*** Supplied information ***

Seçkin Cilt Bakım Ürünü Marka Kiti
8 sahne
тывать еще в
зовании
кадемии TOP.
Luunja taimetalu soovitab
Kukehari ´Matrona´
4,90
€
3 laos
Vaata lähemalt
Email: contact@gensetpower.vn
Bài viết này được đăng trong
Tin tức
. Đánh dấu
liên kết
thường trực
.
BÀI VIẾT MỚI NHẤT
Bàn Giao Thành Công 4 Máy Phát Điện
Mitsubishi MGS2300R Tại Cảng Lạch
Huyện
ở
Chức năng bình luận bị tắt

*** End of Supplied information ***
*** Supplied information ***

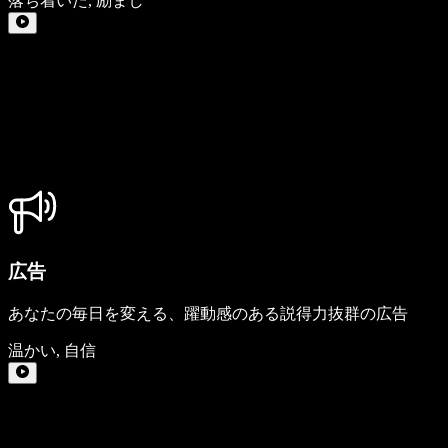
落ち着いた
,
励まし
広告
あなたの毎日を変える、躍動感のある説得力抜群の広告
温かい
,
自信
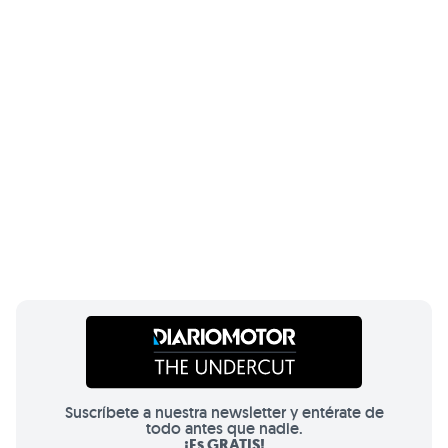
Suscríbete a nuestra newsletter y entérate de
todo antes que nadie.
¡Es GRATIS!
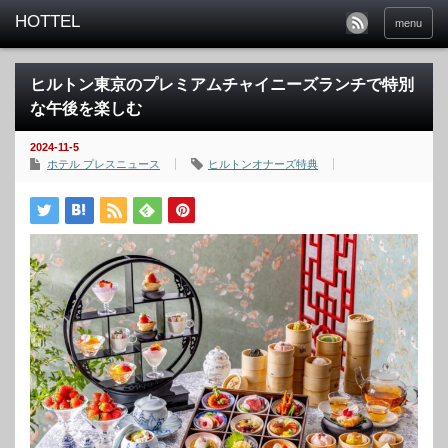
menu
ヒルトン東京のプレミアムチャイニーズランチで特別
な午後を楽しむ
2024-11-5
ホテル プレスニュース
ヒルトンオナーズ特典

*** End of Supplied information ***

_What needs to be done_
Only those lines of the entries above that run from the line containing "Seçkin Cilt Bakım Ürünü Marka Kiti" to the line containing "Bàn Giao Thành Công 4 Máy Phát Điện", both included, should be transcribed exactly.

_Result for this exercise_
Seçkin Cilt Bakım Ürünü Marka Kiti
8 sahne
тывать еще в
зовании
кадемии TOP.
Luunja taimetalu soovitab
Kukehari ´Matrona´
4,90
€
3 laos
Vaata lähemalt
Email: contact@gensetpower.vn
Bài viết này được đăng trong
Tin tức
. Đánh dấu
liên kết
thường trực
.
BÀI VIẾT MỚI NHẤT
Bàn Giao Thành Công 4 Máy Phát Điện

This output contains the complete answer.